Opinião: O Brasil no comando do Mercosul

João Alfredo Lopes Nyegray*


Criado em 1990 com o objetivo de promover a integração econômica e desenvolvimento regional de Argentina, Brasil, Uruguai e Paraguai, o Mercosul, também conhecido como Mercado Comum do Sul, não é apenas um bloco econômico, mas também fruto de um processo de integração regional. Entre os principais objetivos estão a livre circulação de bens, serviços e fatores produtivos entre os países-membros, assim como a coordenação de políticas macroeconômicas e a negociação conjunta em acordos comerciais com terceiros países ou outros blocos.

Naturalmente, o Brasil é o maior membro do acordo, representando a maior economia e o maior mercado consumidor. A Argentina é o segundo maior país em termos de economia e comércio dentro do Mercosul. Atualmente, os produtos agrícolas, como carne bovina, soja e açúcar estão entre os itens mais importantes nas trocas comerciais internas do Mercado Comum. 

No entanto, ainda que um dos objetivos declarados do Mercosul seja a integração econômica, nota-se uma substancial restrição às exportações brasileiras por parte dos nossos principais parceiros comerciais. Segundo um relatório da Confederação Nacional da Indústria (CNI) apresentado ao governo Lula, aproximadamente 61,4% das exportações brasileiras para a Argentina foram impactadas por barreiras comerciais de algum tipo, o que equivale a um impacto de US$ 9,4 bilhões num total de US$ 14,3 bilhões exportados para o país vizinho em 2022.

Há uma grande quantidade de produtos brasileiros que, para entrar na Argentina, sofrem de barreiras técnicas, demora na autorização para a entrada no país e dificuldades em receber o pagamento após a venda (o governo argentino restringe a compra de dólares por pessoas e empresas). Certamente, muito desse cenário deve-se à crise contínua que a Argentina enfrenta  há alguns anos, mas Alberto Fernandez e Lula parecem - convenientemente - esquecer dos obstáculos impostos pela Casa Rosada aos nossos produtos. Desde a eleição de Lula da Silva, o presidente argentino realizou diversas visitas ao Brasil e chegou a prometer o financiamento de importações argentinas de produtos brasileiros.
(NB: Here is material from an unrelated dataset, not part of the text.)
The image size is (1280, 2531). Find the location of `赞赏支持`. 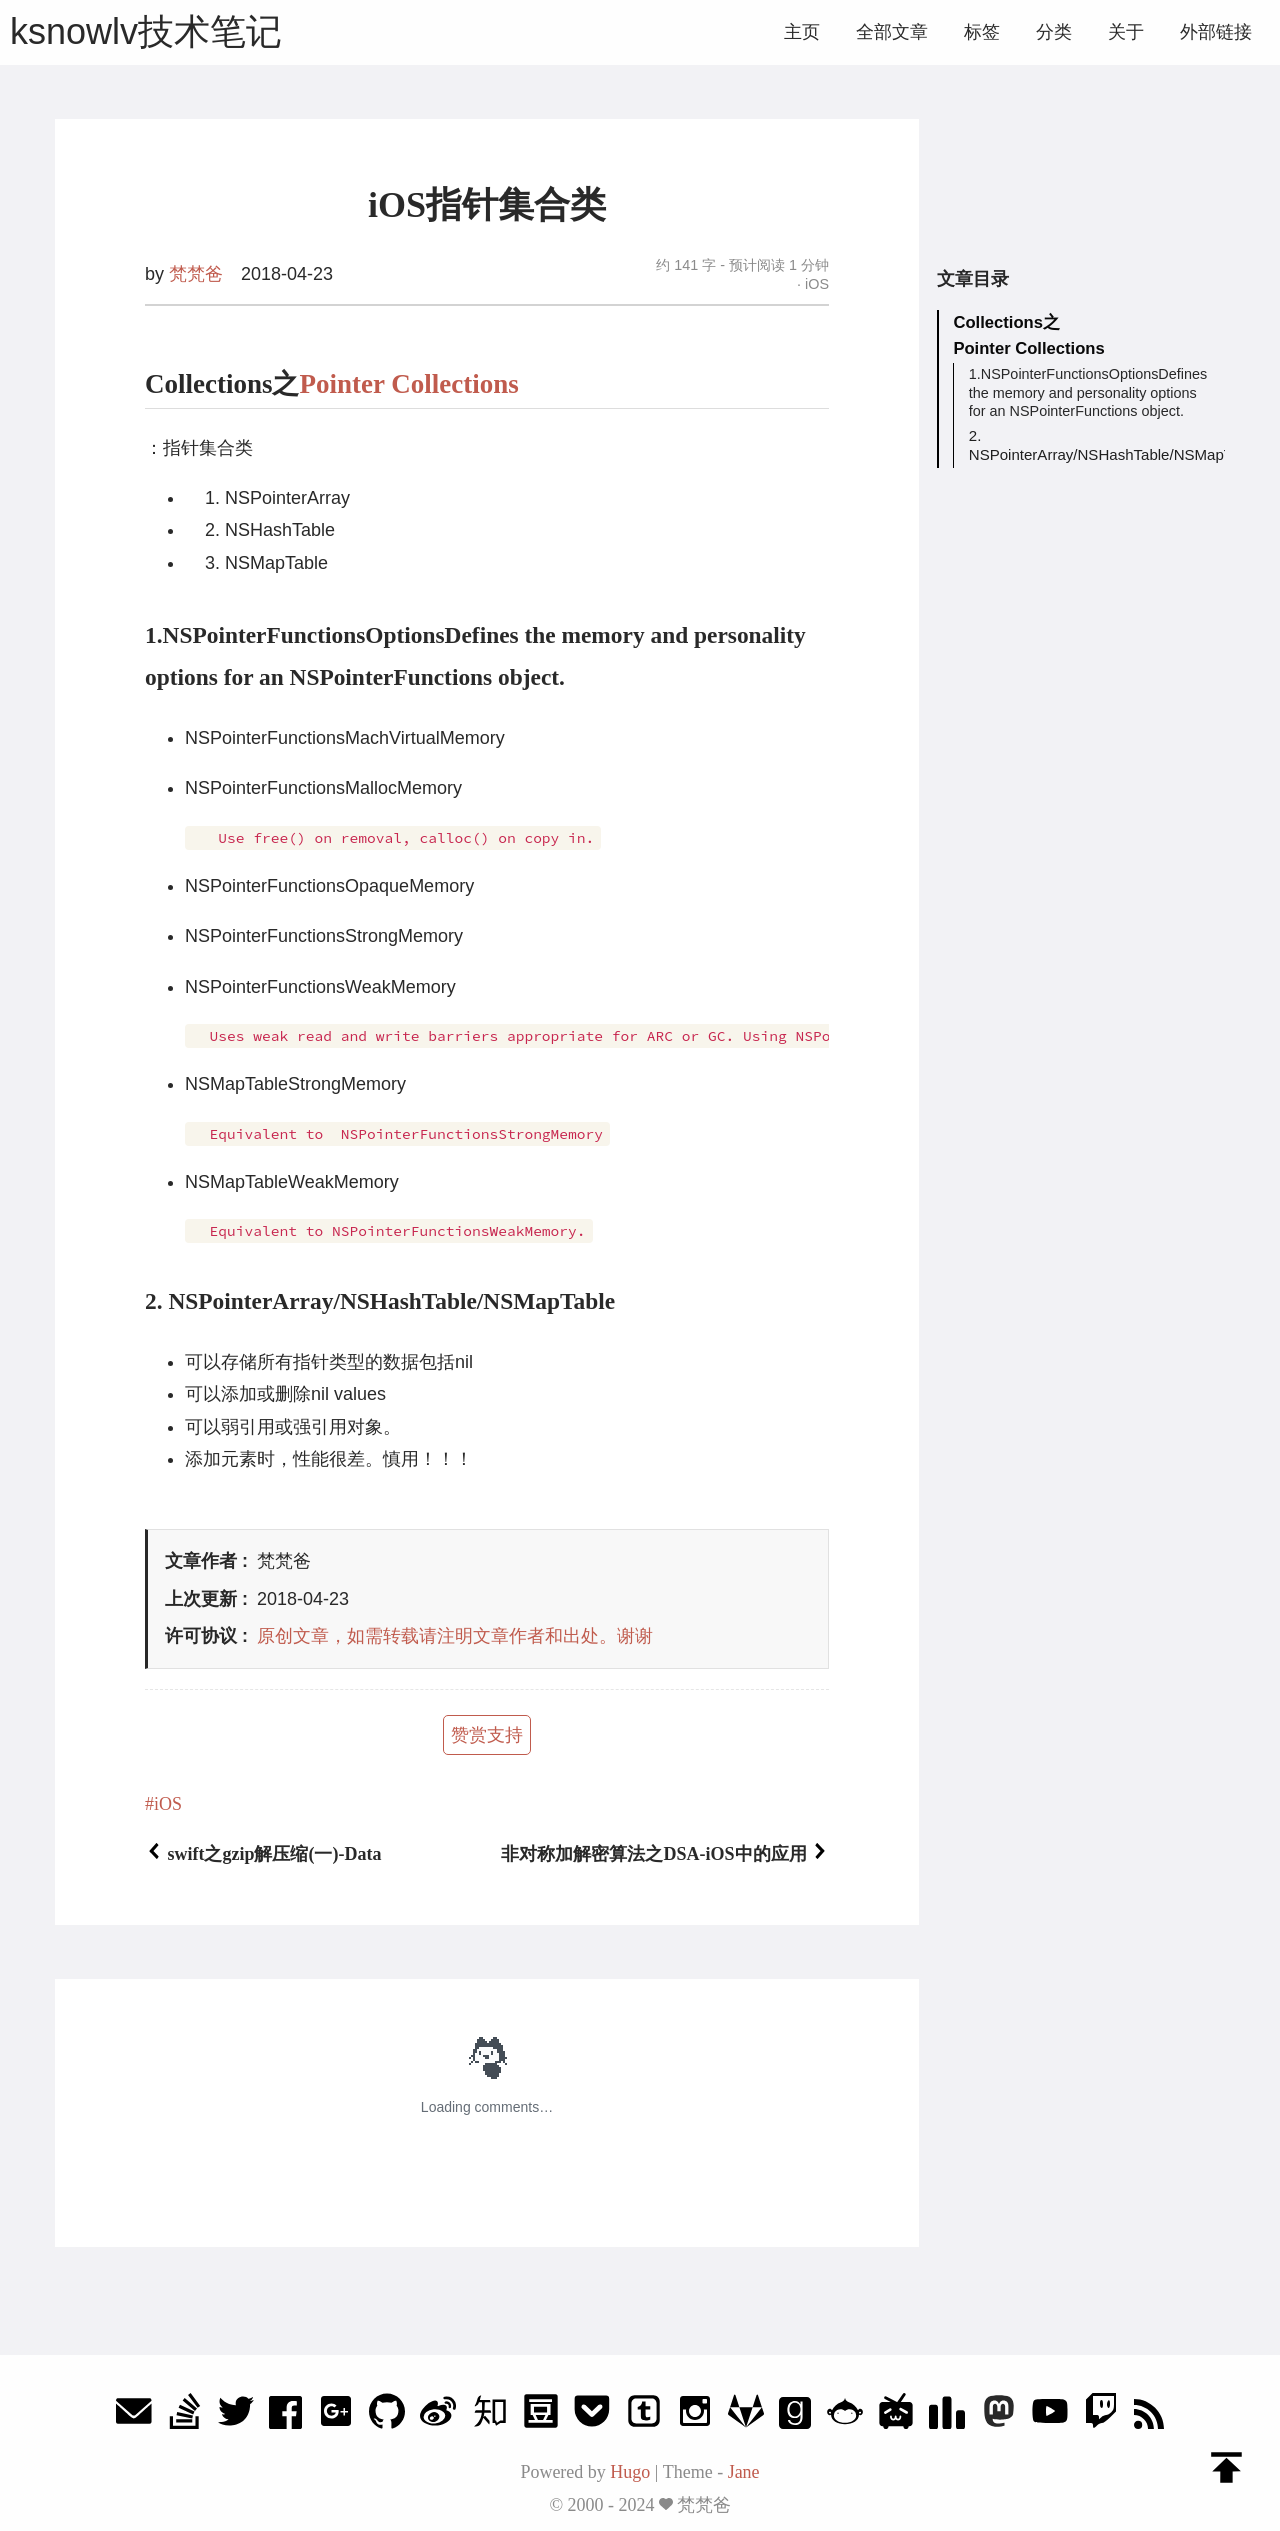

Desde o início de seu mandato, Lula vem criticando severamente organismos internacionais como o Fundo Monetário Internacional (FMI), e buscando defender a Argentina e os repasses financeiros de bancos,como o banco dos BRICs, ao país de Fernández. 

Agora, na reunião dos presidentes do Mercosul – a primeira desde 2019 com a presença do presidente brasileiro – o Brasil assume a presidência do bloco. A presidência é exercida de forma rotativa entre os membros, e o Paraguai deve assumi-la em seis meses. Nesse momento, caberá a Lula destravar acordos comerciais entre o Mercosul e outros países e blocos, como a União Europeia (UE). 
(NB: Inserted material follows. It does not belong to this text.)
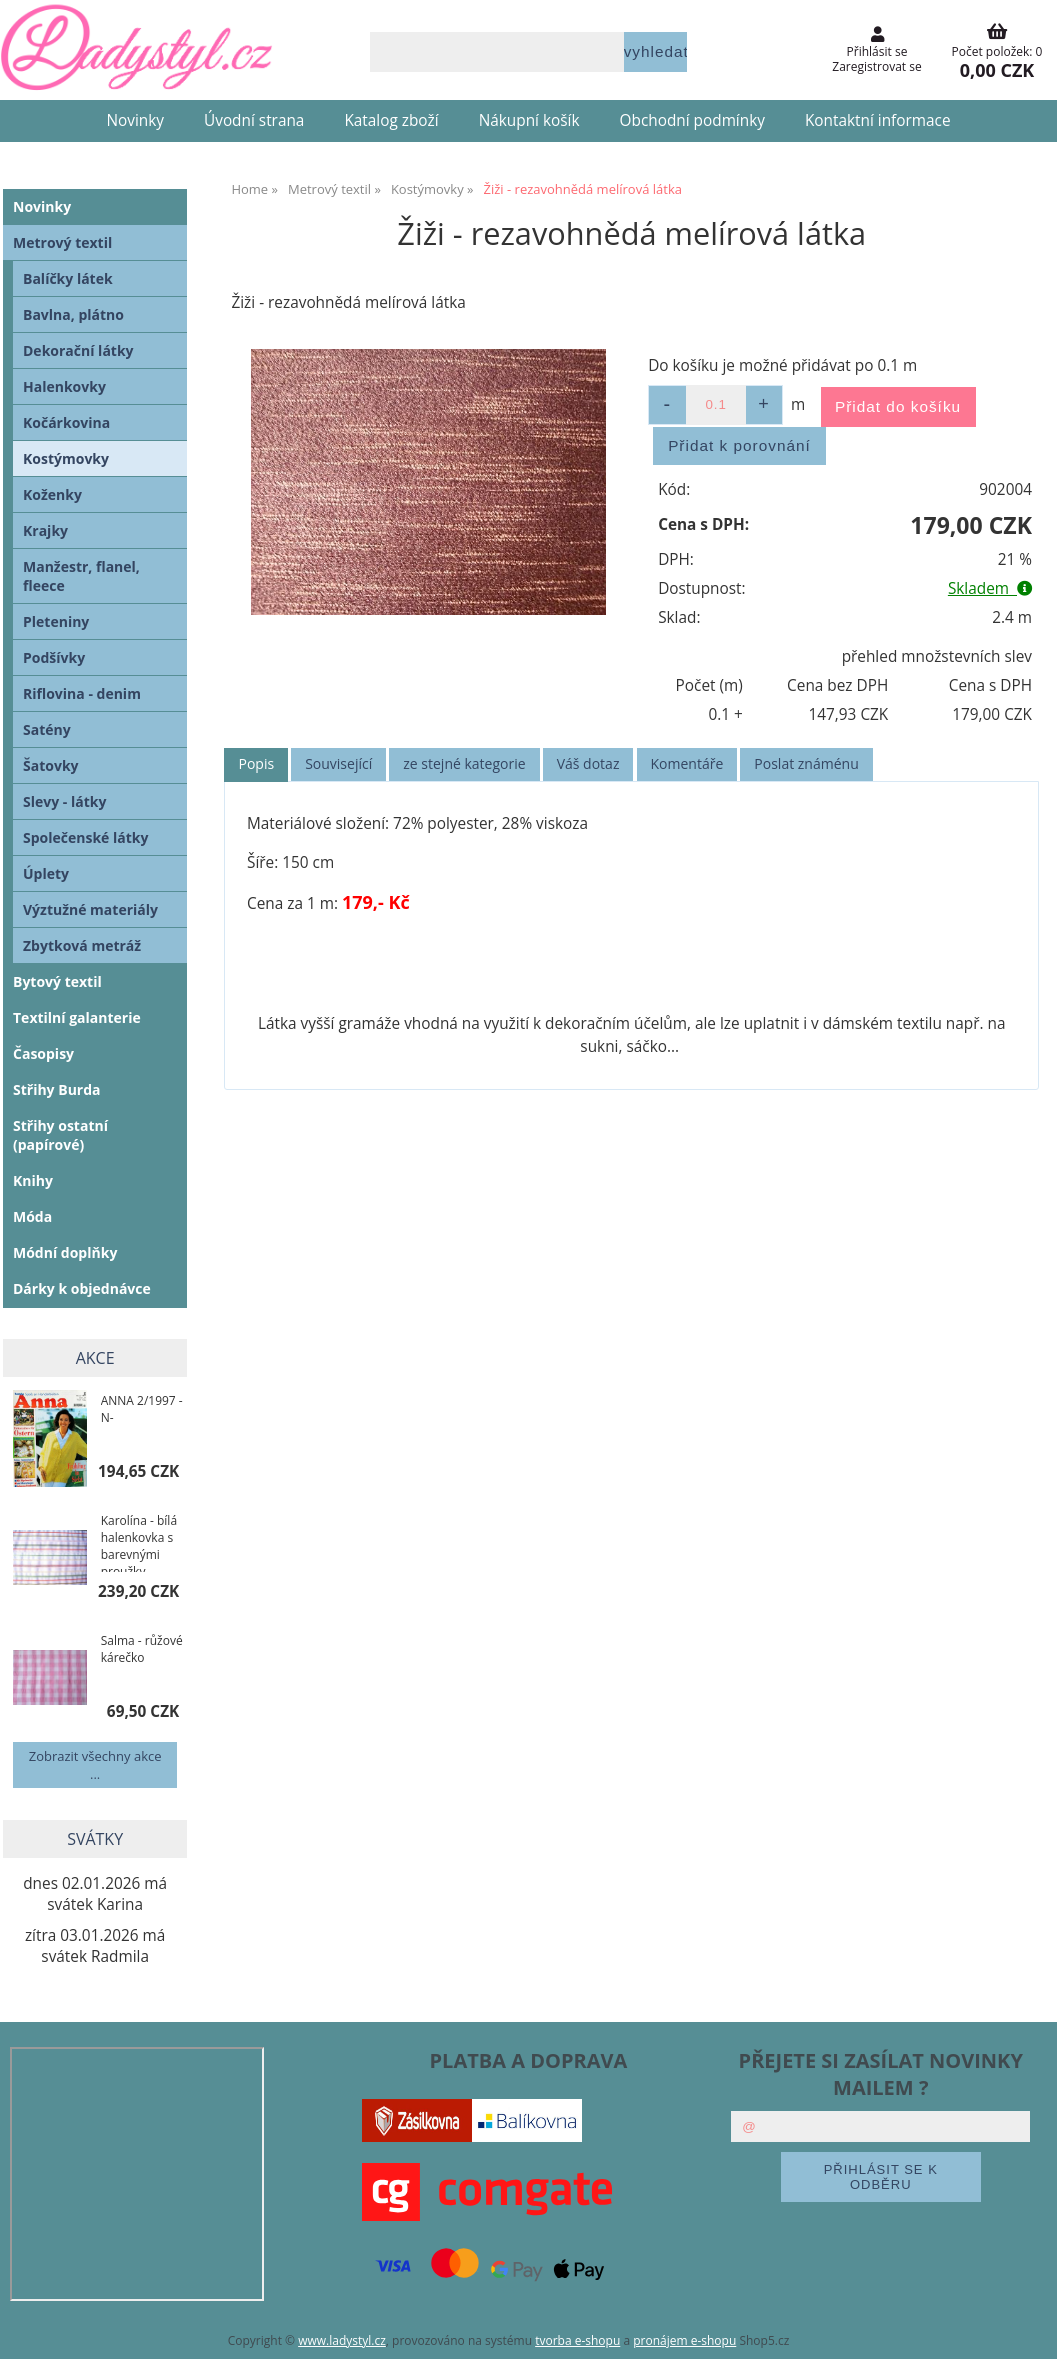 This screenshot has width=1057, height=2369. Describe the element at coordinates (56, 621) in the screenshot. I see `Pleteniny` at that location.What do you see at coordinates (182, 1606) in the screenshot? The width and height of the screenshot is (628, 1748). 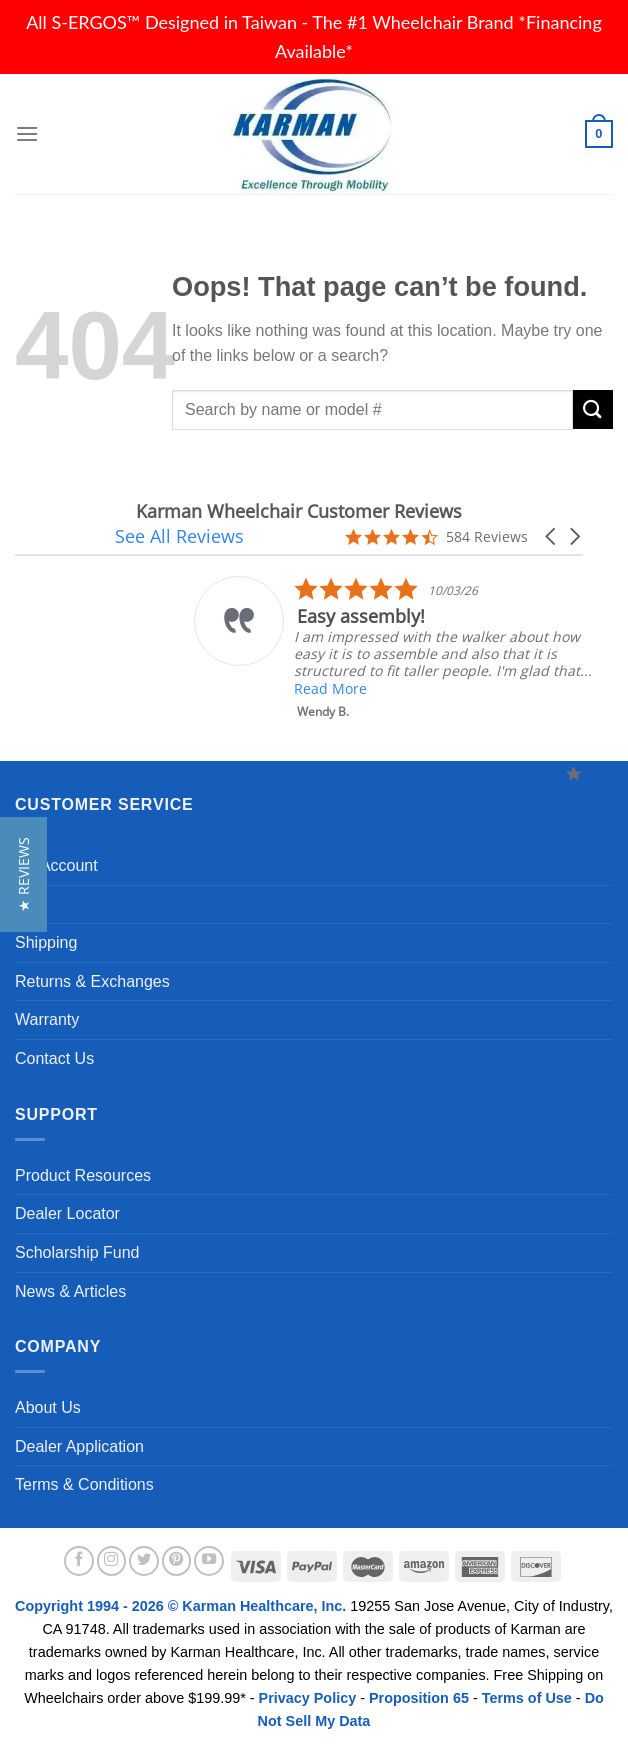 I see `Copyright 1994 - 2026 © Karman Healthcare, Inc.` at bounding box center [182, 1606].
Esse último acordo, em especial, levou cerca de 20 anos para ser concluído e tem como objetivo eliminar tarifas e reduzir barreiras não tarifárias em uma ampla gama de setores econômicos como agricultura, indústria, serviços, compras governamentais, propriedade intelectual, desenvolvimento sustentável e solução de controvérsias comerciais. Quando entrar em vigor, será o maior acordo comercial do mundo e abrangerá quase 800 milhões de consumidores. Apesar das negociações terem sido concluídas no governo Temer, ainda há muito para que passe a valer. Os europeus, em especial os franceses, estão receosos da força do nosso agronegócio, e temem que a força dos latifúndios do Mercosul acabem com as pequenas produções europeias. Por isso, a Europa vem criticando tanto as políticas ambientais do Mercosul, o que representa uma maneira de atrasar a ratificação do acordo nos parlamentos dos países-membros da UE. 
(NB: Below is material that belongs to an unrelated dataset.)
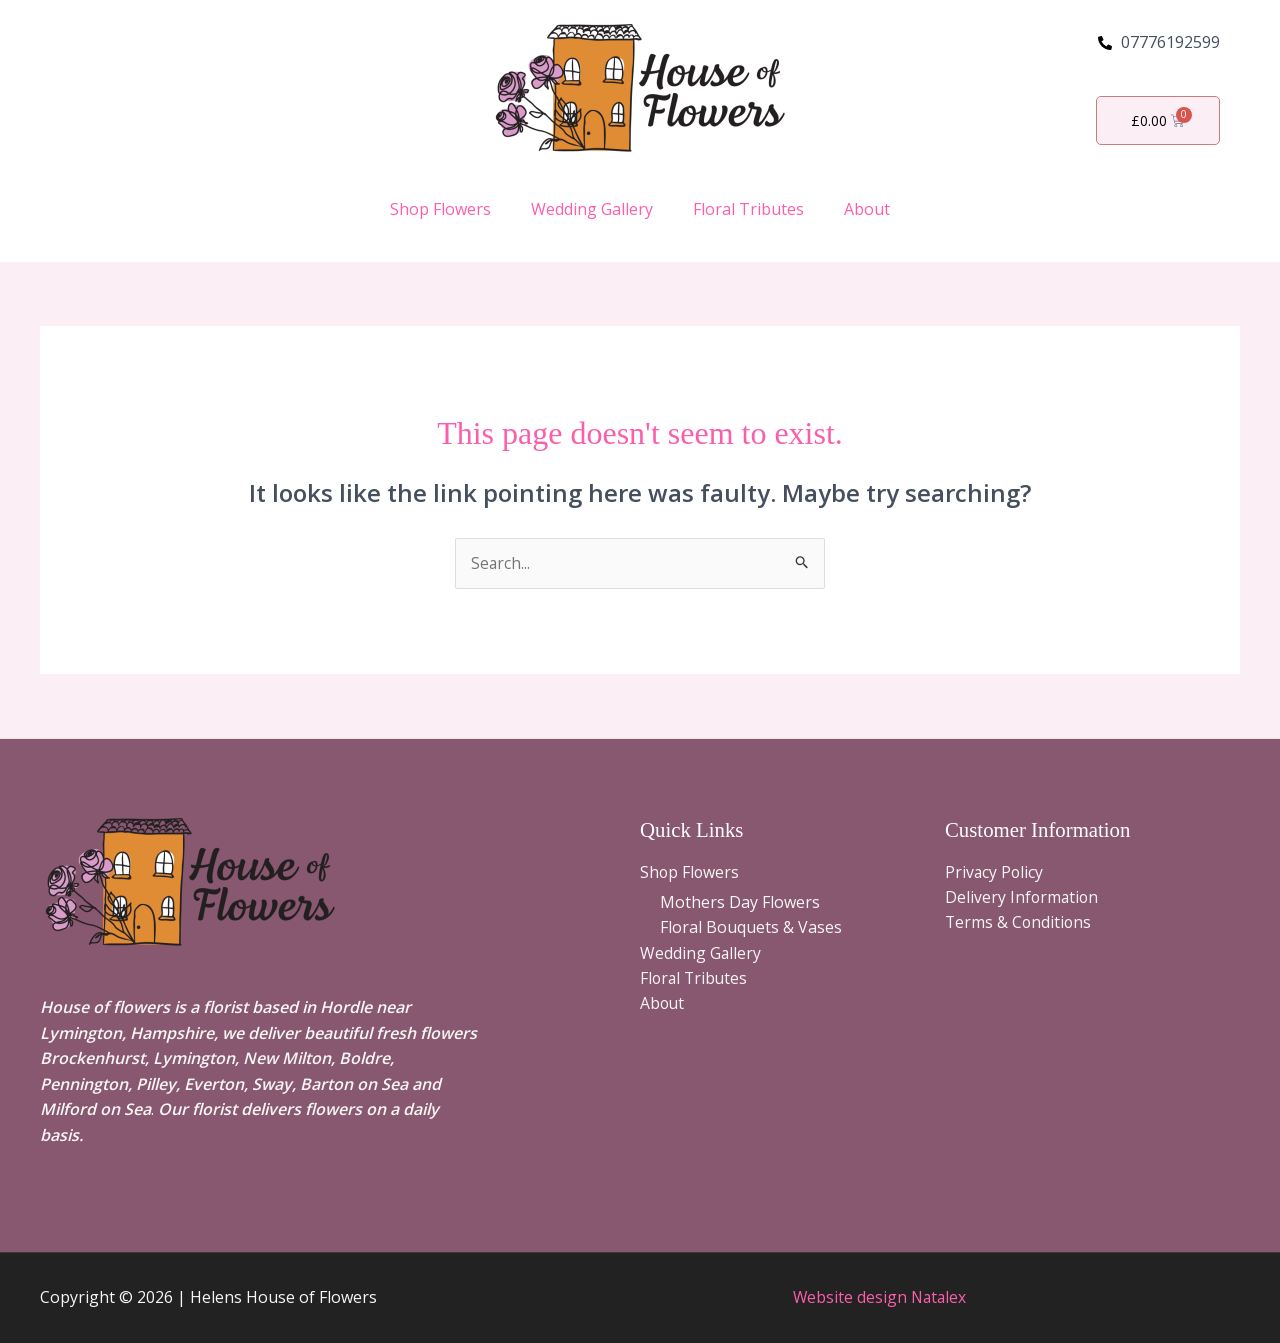 The width and height of the screenshot is (1280, 1343). I want to click on Floral Bouquets & Vases, so click(751, 928).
Além do avanço no acordo de livre comércio entre Mercosul e União Europeia, outro desafio que será enfrentado pelo comando brasileiro é a tentativa uruguaia de estabelecer um acordo próprio de livre comércio com a China. Se isso acontecer, será difícil para produtos brasileiros, argentinos e paraguaios serem suficientemente competitivos para entrar no vizinho do sul. 

Fato é que, com ou sem o Brasil na presidência rotativa do Mercosul, há inúmeros desafios para o crescimento e a consolidação do bloco, que não possui nenhum acordo comercial com países entre as 10 maiores economias do mundo. Enquanto Lula insiste que a Venezuela repressiva é uma democracia, perde-se a oportunidade de se expandir as fronteiras do nosso comércio não apenas para países verdadeiramente democráticos, mas também para nações que representam uma oportunidade de mercado para nossos produtos. 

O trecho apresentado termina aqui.